My colleague in the NYU Computer Science Department, Adam Myers, uses the same approach to do natural language processing; I have worked with him on projects like this (PDF. We begin with a close reading of texts from the chosen corpus, then decide on a set of interesting patterns to annotate. As we annotate more and more texts, the patterns come into sharper focus, and eventually we use these annotations to train machine learning routines.

One question that arises with these methods is what to look at first. There is an assumption of uniformity in physics and chemistry, so that scientists can assume that one milliliter of ethyl alcohol will behave more or less like any other milliliter of ethyl alcohol under similar conditions. People are much less interchangeable, leading to problems like WEIRD bias in psychology. Groups of people and their conventions are even more complex, making it even more unlikely that the easiest texts or images to study are going to give us an accurate picture of the whole archive.

Fortunately, this is a solved problem. Pierre-Simon Laplace figured out in 1814 that he could get a reasonable estimate of the population of the French Empire by looking at a representative sample of its d?partements, and subsequent generations have improved on his sampling techniques.

We may not be able to analyze all the things, but if we study enough of them we may be able to get a good idea of what the rest are like. William Sealy “Student” Gosset developed his famous t-test precisely to avoid having to analyze all the things. His employers at the Guinness Brewery wanted to compare different strains of barley without testing every plant in the batch. The p-value told them whether they had sampled enough plants.

I share McGee’s appreciation of “horizontality” and looking beyond the greats, and in my Digital Parisian Stage corpus I achieved that horizontality with the methods developed by Laplace and Student. The creators of the FRANTEXT corpus chose its texts using the “principle of authority,” in essence just using the greats. For my corpus I built on the work of Charles Beaumont Wicks, taking a random sample from his list of all the plays performed in Paris between 1800 and 1815.

What I found was that characters in the randomly selected plays used a lot less of the conservative ne alone construction to negate sentences than characters in the FRANTEXT plays. This seems to be because the FRANTEXT plays focused mostly on aristocrats making long declamatory speeches, while the randomly selected plays also included characters who were servants, peasants, artisans and bourgeois, often in faster-moving dialogue. The characters from the lower classes tended to use much more of the ne ? pas construction, while the aristocrats tended to use ne alone.
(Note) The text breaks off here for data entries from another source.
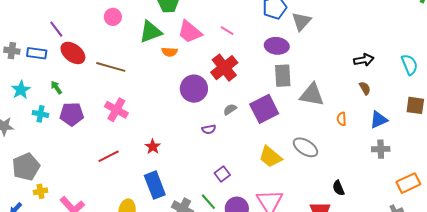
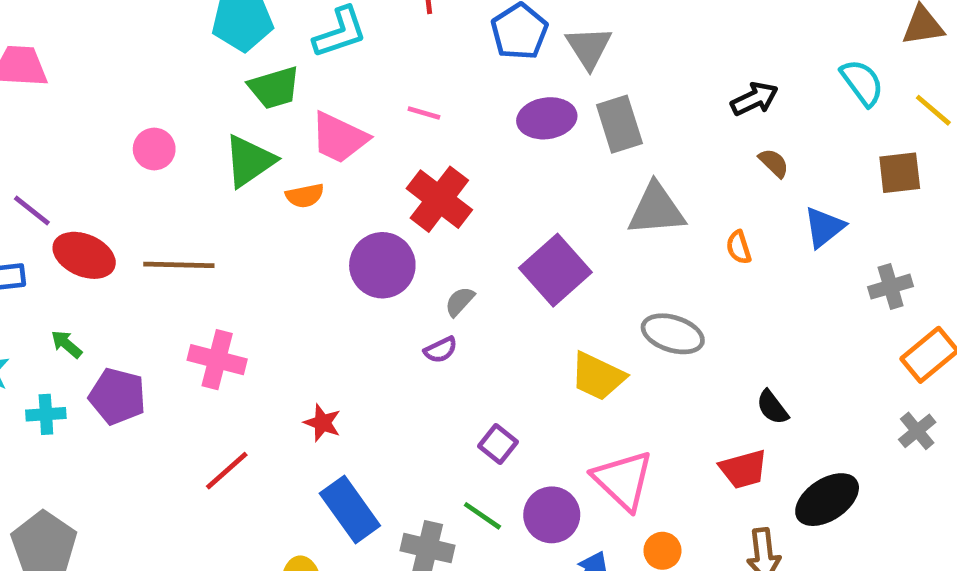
gray rectangle: (283, 76) -> (619, 124), moved
gray semicircle: (230, 109) -> (460, 301), moved
purple pentagon: (72, 114) -> (117, 396), turned 30
gray cross: (381, 149) -> (891, 287), moved

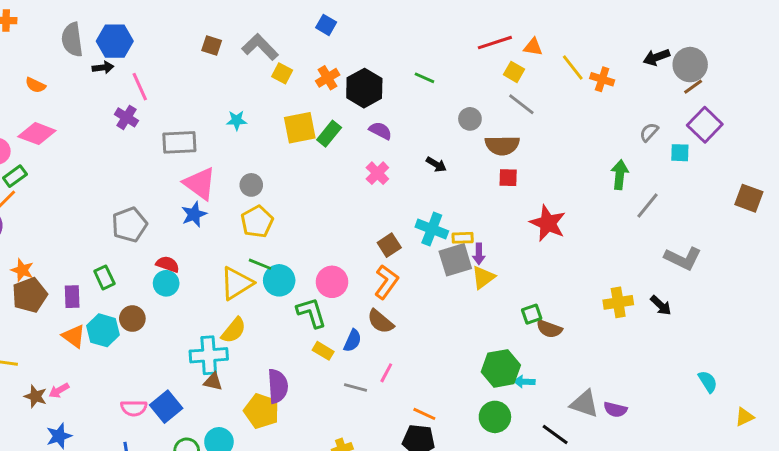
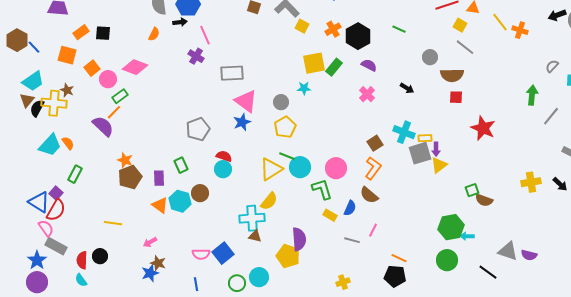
orange semicircle: (35, 85) -> (154, 34), moved, turned -88
cyan star: (237, 120) -> (304, 88), moved
brown star: (35, 396) -> (158, 263), moved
Student’s t-test tells me that the difference I found in the relative frequency of ne alone in just four plays was big enough that I could be confident of finding the same pattern in other plays. Even so, I plan to produce the full one percent sample (31 plays) so that I can test for differences that might be smaller

It’s important for me to point out here that this kind of analysis still requires a fairly close reading of the text. Someone might say that I just haven’t come up with the right regular expression or parser, but at this point I don’t know of any automatic tools that can reliably distinguish the negation phenomena that interest me. I find that to really get an accurate picture of what’s going on I have to not only read several lines before and after each instance of negation, but in fact the entire play. Sampling reduces the number of times I have to do that reading, to bring the overall workload down to a reasonable level.
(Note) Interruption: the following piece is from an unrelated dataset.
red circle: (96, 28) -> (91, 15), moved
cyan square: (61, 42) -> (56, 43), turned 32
Okay, you may be saying, but I want to analyze all the things! Even a random sample isn’t good enough. Well, if you don’t have the time or the money to analyze all the things, a random sample can make the case for analyzing everything. For example, I found several instances of the pas alone construction, which is now common but was rare in the early nineteenth century. I also turned up the script for a pantomime about the death of Captain Cook that gave the original Hawaiian characters a surprising (given what little I knew about these attitudes) level of intelligence and agency.

If either of those findings intrigued you and made you want to work on the project, or fund it, or hire me, that illustrates another use of sampling. (You should also email me.) Sampling gives us a place to start outside of the “greats,” where we can find interesting information that may inspire others to get involved.

One final note: the first step to getting a representative sample is to have a catalog. You won’t be able to generalize to all the things until you have a list of all the things. This is why my Digital Parisian Stage project owes so much to Beaumont Wicks. This “paper and ink” humanist spent his life creating a list of every play performed in Paris in the nineteenth century – the catalog that I sampled for my corpus.